Ted's story "The Secret"
was Long-Listed in the
Brilliant Flash Fiction Competition
for Winter, 2018
If you like your fiction entwined with fact ("faction"), this collection of flash fiction (less than 250 words per story) is for you! Theodore Jerome Cohen is an award-winning author who has published more than ten novels-all but one of them mystery/thrillers-two short-story anthologies, and one Young Adult (YA) mystery/thriller written under the pen name Alyssa Devine. During his 45-year career he has worked as an engineer, scientist, CBS Radio Station News Service (RSNS) commentator, private investigator, and Antarctic explorer. What he's been able to do with his background is mix fiction with reality in ways even his family and friends have been unable to unravel!

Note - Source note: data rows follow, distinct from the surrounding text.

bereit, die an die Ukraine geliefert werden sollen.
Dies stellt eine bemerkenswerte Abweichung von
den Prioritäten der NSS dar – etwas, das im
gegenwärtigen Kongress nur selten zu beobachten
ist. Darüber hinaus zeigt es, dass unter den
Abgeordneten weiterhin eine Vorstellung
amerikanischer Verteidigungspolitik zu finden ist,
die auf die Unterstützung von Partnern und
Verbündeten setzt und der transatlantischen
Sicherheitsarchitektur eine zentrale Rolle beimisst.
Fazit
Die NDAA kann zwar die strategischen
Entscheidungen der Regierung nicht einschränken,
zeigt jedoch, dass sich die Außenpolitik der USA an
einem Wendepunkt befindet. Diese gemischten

A few of the stories featured here, in Book 4 of the series Flash Fiction Anthologies, were award-winning entries in the weekly Flash Fiction Challenges sponsored by the Website Indies Unlimited. Most, however, are the product of Cohen's creative mind, knowledge of history, and yes, even a great sense of humor, all prompted by an endless stream of provocative photographs of people, animals, buildings, and landscapes found on a variety of Internet sites. Specifically, in this volume, you'll find, a chat with Frank Sinatra, a tale about a deadly tarot reading by Madam Ophelia, a discussion between a photographer and an orangutan regarding the best film to use on a photo shoot, and the history behind a secret meeting between the Israelis and Palestinians in 1986. In short (pun intended), there is something in this book for almost every genre and taste.

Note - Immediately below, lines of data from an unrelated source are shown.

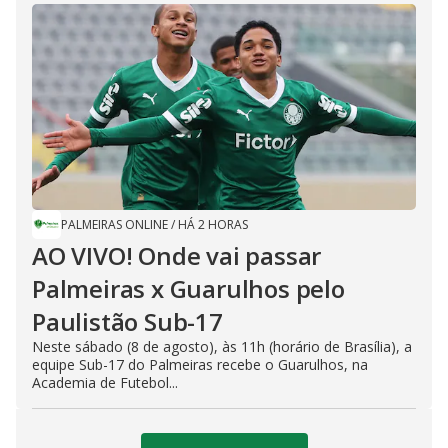
PALMEIRAS ONLINE
/
HÁ 2 HORAS
AO VIVO! Onde vai passar
Palmeiras x Guarulhos pelo
Paulistão Sub-17
Neste sábado (8 de agosto), às 11h (horário de Brasília), a
equipe Sub-17 do Palmeiras recebe o Guarulhos, na
Academia de Futebol...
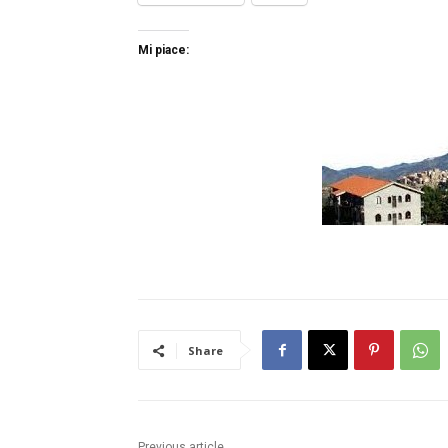
Mi piace:
Share
Previous article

"Theodore Jerome Cohen (sometimes aka Alyssa Devine) is a storyteller par excellence, and he proves himself anew in this most recent collection of short-short fiction (aka Flash Fiction) Creative Ink, Flashy Fiction: Flash Fiction Anthology – Book 4. Cohen demonstrates that he can grab your interest from the start, engage your curiosity through a meagre 250 words or so, and land a finishing punchline that may just leave you breathless. Hyperbole? Just read his first story about a wartime British girl sitting with her doll post-Blitz. (Perhaps the most compelling of the lot.) If this story does not grip you by the throat, evoke the kind of anguish fully-fledged war novels seek desperately to produce, and leave you saddened beyond its minimalist length, you are free to turn in your human card.
"Per Theodore Jerome Cohen, as stated in his introduction to Creative Ink, Flashy Fiction, the included stories are based upon single photographs selected serendipitously at random. They do not feel so random. Each photograph (presented and captioned at each chapter heading) cries out for an explanatory story. The precise story, surprisingly, that Cohen proceeds to tell. It's uncanny. And it makes you wonder which came first – the photo or the story. From Cohen's remarkably concise and polished writing, and his unquestionable ability to fabricate a story both meaningful and precise, one cannot be sure. One can, however, rely on this storyteller's ability to send you to a place and time both real and altered by imagination. Where once again you might ask: which is real and which is imagination? No hyperbole. These stories are wonderful.”